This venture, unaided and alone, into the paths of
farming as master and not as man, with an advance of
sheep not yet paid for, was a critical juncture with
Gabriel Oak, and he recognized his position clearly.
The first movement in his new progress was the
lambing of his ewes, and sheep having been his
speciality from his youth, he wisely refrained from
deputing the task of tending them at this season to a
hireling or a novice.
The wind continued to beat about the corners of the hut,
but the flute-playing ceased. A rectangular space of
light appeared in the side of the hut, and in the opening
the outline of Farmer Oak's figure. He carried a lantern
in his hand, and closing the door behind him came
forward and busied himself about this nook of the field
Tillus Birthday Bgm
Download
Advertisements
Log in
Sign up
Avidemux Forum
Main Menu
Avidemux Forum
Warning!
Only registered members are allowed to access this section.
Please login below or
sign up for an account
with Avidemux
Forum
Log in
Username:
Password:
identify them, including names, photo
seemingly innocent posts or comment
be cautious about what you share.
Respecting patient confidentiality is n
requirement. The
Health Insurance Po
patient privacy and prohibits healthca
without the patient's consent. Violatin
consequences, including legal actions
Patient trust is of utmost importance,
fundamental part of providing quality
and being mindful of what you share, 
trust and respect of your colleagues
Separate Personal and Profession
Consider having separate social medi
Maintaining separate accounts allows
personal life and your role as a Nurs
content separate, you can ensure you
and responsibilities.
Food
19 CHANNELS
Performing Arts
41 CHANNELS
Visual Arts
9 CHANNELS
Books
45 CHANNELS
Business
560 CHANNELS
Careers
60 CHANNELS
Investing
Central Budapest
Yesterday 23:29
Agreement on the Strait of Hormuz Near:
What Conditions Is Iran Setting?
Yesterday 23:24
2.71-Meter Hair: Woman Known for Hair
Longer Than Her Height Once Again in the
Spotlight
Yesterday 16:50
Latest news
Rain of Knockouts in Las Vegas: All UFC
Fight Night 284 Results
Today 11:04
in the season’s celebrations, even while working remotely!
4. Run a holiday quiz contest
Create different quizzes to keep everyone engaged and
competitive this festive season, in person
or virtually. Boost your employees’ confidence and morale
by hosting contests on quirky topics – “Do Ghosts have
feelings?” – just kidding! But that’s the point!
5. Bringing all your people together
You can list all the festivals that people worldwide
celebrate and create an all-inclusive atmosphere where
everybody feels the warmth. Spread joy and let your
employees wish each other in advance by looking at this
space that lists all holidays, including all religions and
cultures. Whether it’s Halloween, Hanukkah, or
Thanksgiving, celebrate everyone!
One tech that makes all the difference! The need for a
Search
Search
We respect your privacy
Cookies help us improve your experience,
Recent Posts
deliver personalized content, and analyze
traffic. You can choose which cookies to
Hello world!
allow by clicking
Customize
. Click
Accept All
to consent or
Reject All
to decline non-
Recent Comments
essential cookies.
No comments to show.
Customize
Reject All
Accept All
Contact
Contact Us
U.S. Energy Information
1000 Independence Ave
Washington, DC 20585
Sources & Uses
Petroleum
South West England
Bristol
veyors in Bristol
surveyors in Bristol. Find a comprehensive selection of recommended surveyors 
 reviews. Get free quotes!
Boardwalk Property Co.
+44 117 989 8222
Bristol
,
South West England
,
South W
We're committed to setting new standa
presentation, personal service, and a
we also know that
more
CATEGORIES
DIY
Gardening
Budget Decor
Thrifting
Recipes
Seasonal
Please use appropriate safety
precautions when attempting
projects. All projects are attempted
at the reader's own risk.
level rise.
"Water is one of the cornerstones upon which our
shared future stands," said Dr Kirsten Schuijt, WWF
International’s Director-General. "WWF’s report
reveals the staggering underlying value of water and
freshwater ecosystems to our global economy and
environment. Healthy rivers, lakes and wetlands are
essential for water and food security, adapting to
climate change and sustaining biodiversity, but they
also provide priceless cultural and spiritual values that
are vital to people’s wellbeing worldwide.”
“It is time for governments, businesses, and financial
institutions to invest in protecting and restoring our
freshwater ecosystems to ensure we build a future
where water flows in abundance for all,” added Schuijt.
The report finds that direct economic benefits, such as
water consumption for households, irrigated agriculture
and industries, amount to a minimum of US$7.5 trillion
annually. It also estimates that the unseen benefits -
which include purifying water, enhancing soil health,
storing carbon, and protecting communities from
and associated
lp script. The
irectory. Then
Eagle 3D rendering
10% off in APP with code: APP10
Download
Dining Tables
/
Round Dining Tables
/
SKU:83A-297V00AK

════════════════

No line may be left out; the records are to be transcribed in full.

This venture, unaided and alone, into the paths of
farming as master and not as man, with an advance of
sheep not yet paid for, was a critical juncture with
Gabriel Oak, and he recognized his position clearly.
The first movement in his new progress was the
lambing of his ewes, and sheep having been his
speciality from his youth, he wisely refrained from
deputing the task of tending them at this season to a
hireling or a novice.
The wind continued to beat about the corners of the hut,
but the flute-playing ceased. A rectangular space of
light appeared in the side of the hut, and in the opening
the outline of Farmer Oak's figure. He carried a lantern
in his hand, and closing the door behind him came
forward and busied himself about this nook of the field
Tillus Birthday Bgm
Download
Advertisements
Log in
Sign up
Avidemux Forum
Main Menu
Avidemux Forum
Warning!
Only registered members are allowed to access this section.
Please login below or
sign up for an account
with Avidemux
Forum
Log in
Username:
Password:
identify them, including names, photo
seemingly innocent posts or comment
be cautious about what you share.
Respecting patient confidentiality is n
requirement. The
Health Insurance Po
patient privacy and prohibits healthca
without the patient's consent. Violatin
consequences, including legal actions
Patient trust is of utmost importance,
fundamental part of providing quality
and being mindful of what you share, 
trust and respect of your colleagues
Separate Personal and Profession
Consider having separate social medi
Maintaining separate accounts allows
personal life and your role as a Nurs
content separate, you can ensure you
and responsibilities.
Food
19 CHANNELS
Performing Arts
41 CHANNELS
Visual Arts
9 CHANNELS
Books
45 CHANNELS
Business
560 CHANNELS
Careers
60 CHANNELS
Investing
Central Budapest
Yesterday 23:29
Agreement on the Strait of Hormuz Near:
What Conditions Is Iran Setting?
Yesterday 23:24
2.71-Meter Hair: Woman Known for Hair
Longer Than Her Height Once Again in the
Spotlight
Yesterday 16:50
Latest news
Rain of Knockouts in Las Vegas: All UFC
Fight Night 284 Results
Today 11:04
in the season’s celebrations, even while working remotely!
4. Run a holiday quiz contest
Create different quizzes to keep everyone engaged and
competitive this festive season, in person
or virtually. Boost your employees’ confidence and morale
by hosting contests on quirky topics – “Do Ghosts have
feelings?” – just kidding! But that’s the point!
5. Bringing all your people together
You can list all the festivals that people worldwide
celebrate and create an all-inclusive atmosphere where
everybody feels the warmth. Spread joy and let your
employees wish each other in advance by looking at this
space that lists all holidays, including all religions and
cultures. Whether it’s Halloween, Hanukkah, or
Thanksgiving, celebrate everyone!
One tech that makes all the difference! The need for a
Search
Search
We respect your privacy
Cookies help us improve your experience,
Recent Posts
deliver personalized content, and analyze
traffic. You can choose which cookies to
Hello world!
allow by clicking
Customize
. Click
Accept All
to consent or
Reject All
to decline non-
Recent Comments
essential cookies.
No comments to show.
Customize
Reject All
Accept All
Contact
Contact Us
U.S. Energy Information
1000 Independence Ave
Washington, DC 20585
Sources & Uses
Petroleum
South West England
Bristol
veyors in Bristol
surveyors in Bristol. Find a comprehensive selection of recommended surveyors 
 reviews. Get free quotes!
Boardwalk Property Co.
+44 117 989 8222
Bristol
,
South West England
,
South W
We're committed to setting new standa
presentation, personal service, and a
we also know that
more
CATEGORIES
DIY
Gardening
Budget Decor
Thrifting
Recipes
Seasonal
Please use appropriate safety
precautions when attempting
projects. All projects are attempted
at the reader's own risk.
level rise.
"Water is one of the cornerstones upon which our
shared future stands," said Dr Kirsten Schuijt, WWF
International’s Director-General. "WWF’s report
reveals the staggering underlying value of water and
freshwater ecosystems to our global economy and
environment. Healthy rivers, lakes and wetlands are
essential for water and food security, adapting to
climate change and sustaining biodiversity, but they
also provide priceless cultural and spiritual values that
are vital to people’s wellbeing worldwide.”
“It is time for governments, businesses, and financial
institutions to invest in protecting and restoring our
freshwater ecosystems to ensure we build a future
where water flows in abundance for all,” added Schuijt.
The report finds that direct economic benefits, such as
water consumption for households, irrigated agriculture
and industries, amount to a minimum of US$7.5 trillion
annually. It also estimates that the unseen benefits -
which include purifying water, enhancing soil health,
storing carbon, and protecting communities from
and associated
lp script. The
irectory. Then
Eagle 3D rendering
10% off in APP with code: APP10
Download
Dining Tables
/
Round Dining Tables
/
SKU:83A-297V00AK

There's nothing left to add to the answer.